I hereby agree that my interest, if any, in the Unvested Shares subject to the Agreement shall be irrevocably bound by the Agreement and further understand and agree that any community property interest I may have in the Shares shall be similarly bound by the Agreement.
I agree to the Purchase Option described in the Agreement and I hereby consent to the repurchase of the Unvested Shares by the Company and the sale of the Unvested Shares by my spouse or my spouse’s legal representative in accordance with the provisions of the Agreement. Further, as part of the consideration for the Agreement, I agree that at my death, if I have not disposed of any interest of mine in the Unvested Shares by an outright bequest of the Unvested Shares to my spouse, then the Company shall have the same rights against my legal representative to exercise its rights of repurchase with respect to any interest of mine in the Unvested Shares as it would have had pursuant to the Agreement if I had acquired the Unvested Shares pursuant to a court decree in domestic litigation.

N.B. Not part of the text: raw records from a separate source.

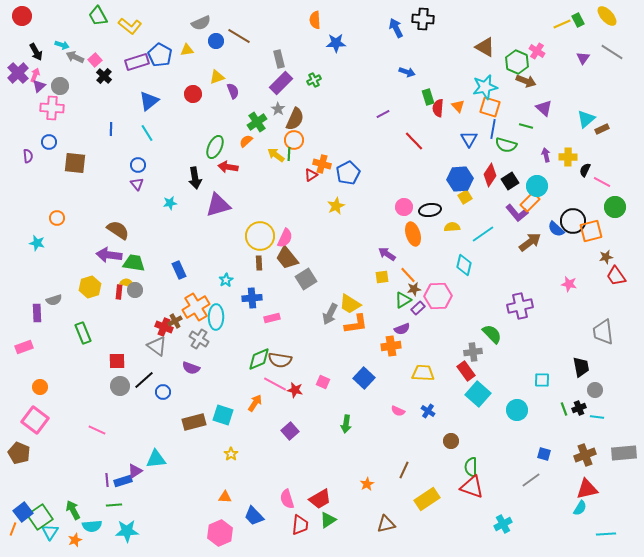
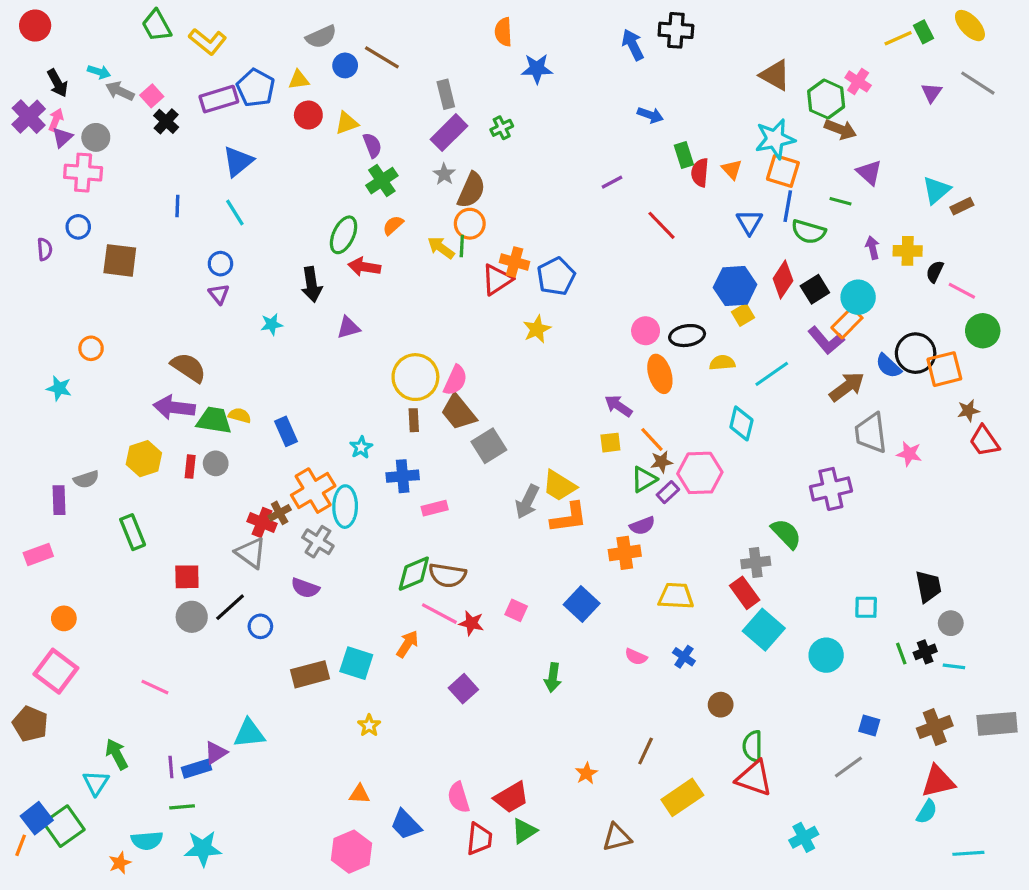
red circle: (193, 94) -> (308, 115), moved
green cross: (257, 122) -> (382, 181), moved
red triangle: (311, 175) -> (497, 280), size x1.5
purple triangle: (218, 205) -> (348, 328), size x0.6
yellow semicircle: (127, 283) -> (240, 415), moved
gray trapezoid: (603, 332) -> (871, 433), moved
green arrow: (73, 510) -> (117, 754), moved
cyan triangle: (50, 532) -> (96, 783), moved

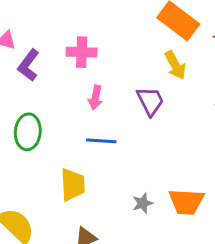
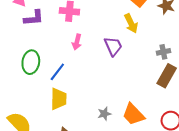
purple L-shape: (28, 65) -> (34, 18), turned -135
blue line: (101, 141) -> (57, 72), moved, turned -60
orange trapezoid: (186, 202) -> (133, 114), turned 40

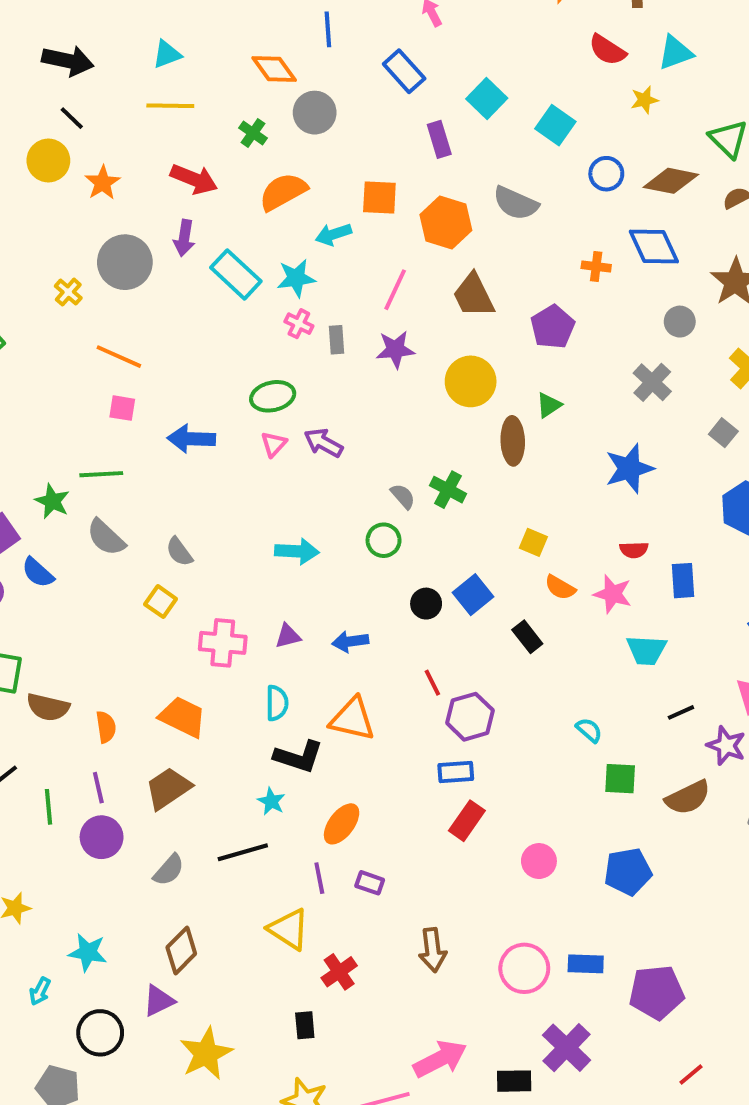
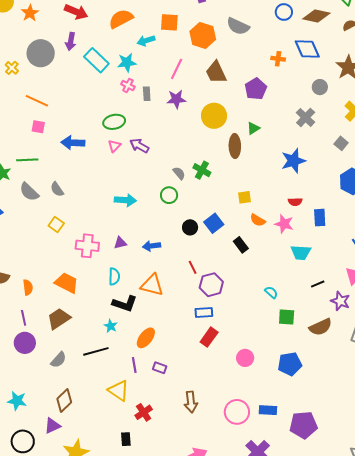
yellow square: (533, 542) -> (245, 197), turned -32
gray semicircle: (179, 552) -> (57, 189), moved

I AM AWARE THAT THE LEGAL, FINANCIAL AND RELATED MATTERS CONTAINED IN THE AGREEMENT ARE COMPLEX AND THAT I AM FREE TO SEEK INDEPENDENT PROFESSIONAL GUIDANCE OR COUNSEL WITH RESPECT TO THIS CONSENT. I HAVE EITHER SOUGHT SUCH GUIDANCE OR COUNSEL OR DETERMINED AFTER REVIEWING THE AGREEMENT CAREFULLY THAT I WILL WAIVE SUCH RIGHT.
Dated as of the _______ day of November, 2013.